- 19.03.2013 00:00
İmralı sürecinin çözüm üreteceği beklentisi yüksek. Kim ne derse desin bu süreç ‘siyasal’ bir boyut taşıyor. Liderler arası bir anlaşma odaklı da olsa siyasal aktörleri ve kurumları dışlayan bir çözüm olmayacak. Şimdilerde sürecin ‘PKK’nın ateşkesi, sınır dışına çıkarılması ve silah bırakması’ gibi ‘teknik’ konulara odaklanması normal ve halkla ilişkiler açısından da doğru.

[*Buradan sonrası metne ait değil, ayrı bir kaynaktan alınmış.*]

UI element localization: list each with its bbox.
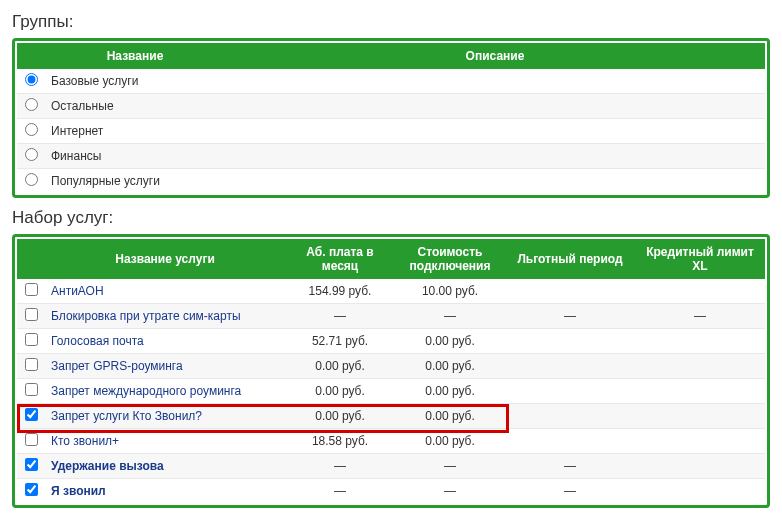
service-link[interactable]: Кто звонил+ — [51, 434, 119, 448]
service-grace — [505, 379, 635, 404]
service-link[interactable]: Я звонил — [51, 484, 106, 498]
service-connect-cost: 10.00 руб. — [395, 279, 505, 304]
group-label: Базовые услуги — [45, 69, 765, 94]
services-panel: Название услуги Аб. плата в месяц Стоимо… — [12, 234, 770, 508]
service-row: Удержание вызова——— — [17, 454, 765, 479]
service-row: Запрет международного роуминга0.00 руб.0… — [17, 379, 765, 404]
groups-panel: Название Описание Базовые услугиОстальны… — [12, 38, 770, 198]
service-link[interactable]: Удержание вызова — [51, 459, 164, 473]
group-radio[interactable] — [25, 98, 38, 111]
service-credit — [635, 454, 765, 479]
service-monthly: — — [285, 454, 395, 479]
service-monthly: 154.99 руб. — [285, 279, 395, 304]
service-credit — [635, 479, 765, 504]
service-checkbox[interactable] — [25, 283, 38, 296]
service-credit: — — [635, 304, 765, 329]
service-link[interactable]: АнтиАОН — [51, 284, 104, 298]
service-connect-cost: — — [395, 454, 505, 479]
group-radio[interactable] — [25, 173, 38, 186]
service-row: Кто звонил+18.58 руб.0.00 руб. — [17, 429, 765, 454]
service-link[interactable]: Запрет GPRS-роуминга — [51, 359, 183, 373]
groups-title: Группы: — [12, 12, 770, 32]
service-link[interactable]: Блокировка при утрате сим-карты — [51, 309, 241, 323]
service-credit — [635, 279, 765, 304]
service-row: Блокировка при утрате сим-карты———— — [17, 304, 765, 329]
service-monthly: 0.00 руб. — [285, 404, 395, 429]
service-row: АнтиАОН154.99 руб.10.00 руб. — [17, 279, 765, 304]
service-grace: — — [505, 454, 635, 479]
service-checkbox[interactable] — [25, 358, 38, 371]
service-row: Запрет GPRS-роуминга0.00 руб.0.00 руб. — [17, 354, 765, 379]
groups-header-ctrl — [17, 43, 45, 69]
services-table: Название услуги Аб. плата в месяц Стоимо… — [17, 239, 765, 503]
groups-table: Название Описание Базовые услугиОстальны… — [17, 43, 765, 193]
services-header-ctrl — [17, 239, 45, 279]
group-row: Остальные — [17, 94, 765, 119]
group-label: Интернет — [45, 119, 765, 144]
groups-header-desc: Описание — [225, 43, 765, 69]
group-row: Финансы — [17, 144, 765, 169]
service-connect-cost: 0.00 руб. — [395, 354, 505, 379]
service-row: Голосовая почта52.71 руб.0.00 руб. — [17, 329, 765, 354]
service-credit — [635, 379, 765, 404]
group-row: Базовые услуги — [17, 69, 765, 94]
services-header-grace: Льготный период — [505, 239, 635, 279]
group-row: Интернет — [17, 119, 765, 144]
service-monthly: — — [285, 479, 395, 504]
service-checkbox[interactable] — [25, 433, 38, 446]
groups-header-name: Название — [45, 43, 225, 69]
group-row: Популярные услуги — [17, 169, 765, 194]
group-label: Финансы — [45, 144, 765, 169]
service-checkbox[interactable] — [25, 383, 38, 396]
service-connect-cost: 0.00 руб. — [395, 404, 505, 429]
service-row: Я звонил——— — [17, 479, 765, 504]
group-radio[interactable] — [25, 148, 38, 161]
service-grace — [505, 329, 635, 354]
service-grace — [505, 429, 635, 454]
services-header-credit: Кредитный лимит XL — [635, 239, 765, 279]
service-monthly: — — [285, 304, 395, 329]
services-title: Набор услуг: — [12, 208, 770, 228]
service-checkbox[interactable] — [25, 308, 38, 321]
service-monthly: 0.00 руб. — [285, 354, 395, 379]
service-monthly: 18.58 руб. — [285, 429, 395, 454]
service-connect-cost: 0.00 руб. — [395, 329, 505, 354]
service-connect-cost: 0.00 руб. — [395, 429, 505, 454]
group-label: Остальные — [45, 94, 765, 119]
service-link[interactable]: Запрет международного роуминга — [51, 384, 241, 398]
service-grace — [505, 404, 635, 429]
service-grace — [505, 354, 635, 379]
service-credit — [635, 354, 765, 379]
service-credit — [635, 429, 765, 454]
service-grace: — — [505, 479, 635, 504]
service-connect-cost: — — [395, 304, 505, 329]
group-radio[interactable] — [25, 123, 38, 136]
service-monthly: 0.00 руб. — [285, 379, 395, 404]
services-header-connect: Стоимость подключения — [395, 239, 505, 279]
service-checkbox[interactable] — [25, 483, 38, 496]
service-checkbox[interactable] — [25, 333, 38, 346]
group-label: Популярные услуги — [45, 169, 765, 194]
service-credit — [635, 329, 765, 354]
service-grace — [505, 279, 635, 304]
service-link[interactable]: Запрет услуги Кто Звонил? — [51, 409, 202, 423]
service-credit — [635, 404, 765, 429]
group-radio[interactable] — [25, 73, 38, 86]
service-connect-cost: — — [395, 479, 505, 504]
service-checkbox[interactable] — [25, 458, 38, 471]
service-checkbox[interactable] — [25, 408, 38, 421]
services-header-name: Название услуги — [45, 239, 285, 279]
service-monthly: 52.71 руб. — [285, 329, 395, 354]
service-grace: — — [505, 304, 635, 329]
service-row: Запрет услуги Кто Звонил?0.00 руб.0.00 р… — [17, 404, 765, 429]
services-header-monthly: Аб. плата в месяц — [285, 239, 395, 279]
service-connect-cost: 0.00 руб. — [395, 379, 505, 404]
service-link[interactable]: Голосовая почта — [51, 334, 144, 348]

Yıldız ‘silahların susması’ konusunda önemli bir ayrıntıyı vurguluyor. ‘Şiddetin kalıcı olarak durdurulması barış görüşmelerine başlamanın önşartı olamaz’. Bu, ‘ön müzakerelerin’ bir parçasıdır. Dolayısıyla 21 Mart’ta Öcalan’dan kalıcı bir ateşkes açıklamasının gelmemesi normaldir. ‘Çatışmasızlık’ ilanı da bize sürecin ilerlediğine ilişkin ipucu verir. Sürece ilişkin beklenti oluştururken dikkat edilmesi gereken bir başka nokta, Yıldız’a göre ‘taraflardan birinin ‘teslim’ olmasını beklememek’tir. Zaten müzakerelerin başlamış olması ‘teslim’in olmayacağının ön kabulüdür. Bu konuda beklenti yaratılmamalıdır. Barışın inşası her iki tarafta ‘kazandık’ duygusu yaratmakla mümkündür. Taraflardan birisi ‘kaybettik’ düşüncesine saplanırsa zaten barış süreci sabote olacak ve müzakereler başa dönecektir. Süre konusunda da uyarıları var Yıldız’ın; aceleye getirilen bir süreç yerine yapıcı tartışma ve diyaloğun muhafazasını önemli buluyor. Zaman planı yapılmalı ama muhataba baskı oluşturan bir zaman planı ters tepebilir. Barışı olgunlaştırmaktan söz ediyoruz aslında. “Haziran mı, 2013 sonu mu?” tartışmasına bu bağlamda bakmak lazım. Olgunlaşmamış bir barışın hem kamuoyu ayağını hem teknik ayrıntılarını yönetmekte zorluklar yaşanabilir. Meselenin tabii bir de ‘öz’e ilişkin bir boyutu var. Yıldız, her iki tarafın da önce birer ‘stratejik plan’ının ve bu planda da spesifik-somut unsurların bulunması gerektiğini söylüyor.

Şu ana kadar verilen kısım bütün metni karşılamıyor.